Ni froid ni chaud, Sans que je boive ni mange, Sans que jamais rien dérange Mes yeux d'en haut,

Je les ai tant contemplées Les sept gouttes d'eau gelées De l'horizon ; Devant leur tremblante flamme

Depuis si longtemps j'ai l'âme En pâmoison, Que cette foule abrutie Qui fait encore partie

Du monde vil, S'il fallait que j'y revinsse, Me prendrait, tant je suis mince, Pour mon profil ;

Mais que la troupe céleste, Voyant l'extase où je reste Plus droit qu'un pieu, A travers les airs m'emporte,

Du soleil m'ouvre la porte Et me fait Dieu. A présent, c'est moi qui règne ; Le bas de mon trône baigne

Dans un lac d'or Où, des cent points de l'espace, L'image des mondes passe Et passe encor.

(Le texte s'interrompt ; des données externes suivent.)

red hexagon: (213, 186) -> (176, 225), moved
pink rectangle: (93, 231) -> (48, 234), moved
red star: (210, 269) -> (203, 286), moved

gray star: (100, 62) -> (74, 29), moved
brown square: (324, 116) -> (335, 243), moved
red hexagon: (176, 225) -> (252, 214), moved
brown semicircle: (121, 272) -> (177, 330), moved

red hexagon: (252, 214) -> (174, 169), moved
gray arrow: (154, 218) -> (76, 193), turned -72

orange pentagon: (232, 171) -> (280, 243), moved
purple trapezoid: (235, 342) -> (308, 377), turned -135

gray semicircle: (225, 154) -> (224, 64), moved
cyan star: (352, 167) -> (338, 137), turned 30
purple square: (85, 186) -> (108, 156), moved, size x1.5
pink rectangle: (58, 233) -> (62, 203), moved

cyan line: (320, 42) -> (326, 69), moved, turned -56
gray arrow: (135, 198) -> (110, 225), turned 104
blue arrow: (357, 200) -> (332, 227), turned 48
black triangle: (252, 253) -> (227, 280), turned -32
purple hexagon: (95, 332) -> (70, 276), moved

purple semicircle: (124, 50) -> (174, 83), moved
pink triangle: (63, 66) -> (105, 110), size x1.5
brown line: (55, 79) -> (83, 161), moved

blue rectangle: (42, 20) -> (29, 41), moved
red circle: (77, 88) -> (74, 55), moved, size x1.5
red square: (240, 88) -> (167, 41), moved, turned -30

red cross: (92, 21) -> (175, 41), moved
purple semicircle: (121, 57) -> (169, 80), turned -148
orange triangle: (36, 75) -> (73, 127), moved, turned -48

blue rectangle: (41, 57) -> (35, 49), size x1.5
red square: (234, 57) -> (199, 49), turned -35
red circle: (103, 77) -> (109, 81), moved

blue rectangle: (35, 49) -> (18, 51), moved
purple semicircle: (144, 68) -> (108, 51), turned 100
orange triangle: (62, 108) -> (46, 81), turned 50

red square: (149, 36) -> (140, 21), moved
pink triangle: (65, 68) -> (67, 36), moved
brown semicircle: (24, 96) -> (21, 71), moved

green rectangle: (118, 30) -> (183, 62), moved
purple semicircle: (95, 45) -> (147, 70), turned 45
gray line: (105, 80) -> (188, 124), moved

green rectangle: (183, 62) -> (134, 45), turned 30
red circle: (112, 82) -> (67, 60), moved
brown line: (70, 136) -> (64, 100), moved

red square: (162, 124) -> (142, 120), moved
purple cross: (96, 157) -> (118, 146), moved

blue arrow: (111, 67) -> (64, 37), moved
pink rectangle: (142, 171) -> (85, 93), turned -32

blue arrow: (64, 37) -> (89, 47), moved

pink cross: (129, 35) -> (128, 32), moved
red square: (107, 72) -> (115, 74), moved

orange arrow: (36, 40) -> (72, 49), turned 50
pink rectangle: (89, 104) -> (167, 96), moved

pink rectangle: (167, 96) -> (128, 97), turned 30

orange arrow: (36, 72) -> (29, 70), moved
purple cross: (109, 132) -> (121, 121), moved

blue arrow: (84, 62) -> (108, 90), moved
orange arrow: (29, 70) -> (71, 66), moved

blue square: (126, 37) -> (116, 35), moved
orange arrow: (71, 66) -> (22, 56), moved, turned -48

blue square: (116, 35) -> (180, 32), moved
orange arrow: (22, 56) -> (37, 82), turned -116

Sur ce lac flotte une tête A la barbe de prophète, Au front de roi ; De l'œil une larme coule.

C'est l'ancien Dieu qui s'écroule, Chassé par moi. Et cette tête me charme, Je ne puis de cette larme

Me détourner. En vain les anges fidèles Viennent d'un million d'ailes Me couronner ;

En vain je suis la merveille, L'être immense où tout s'éveille, Où tout s'endort ; Je ne vois, ne vois sans cesse

Que la tête à barbe épaisse Sur le lac d'or.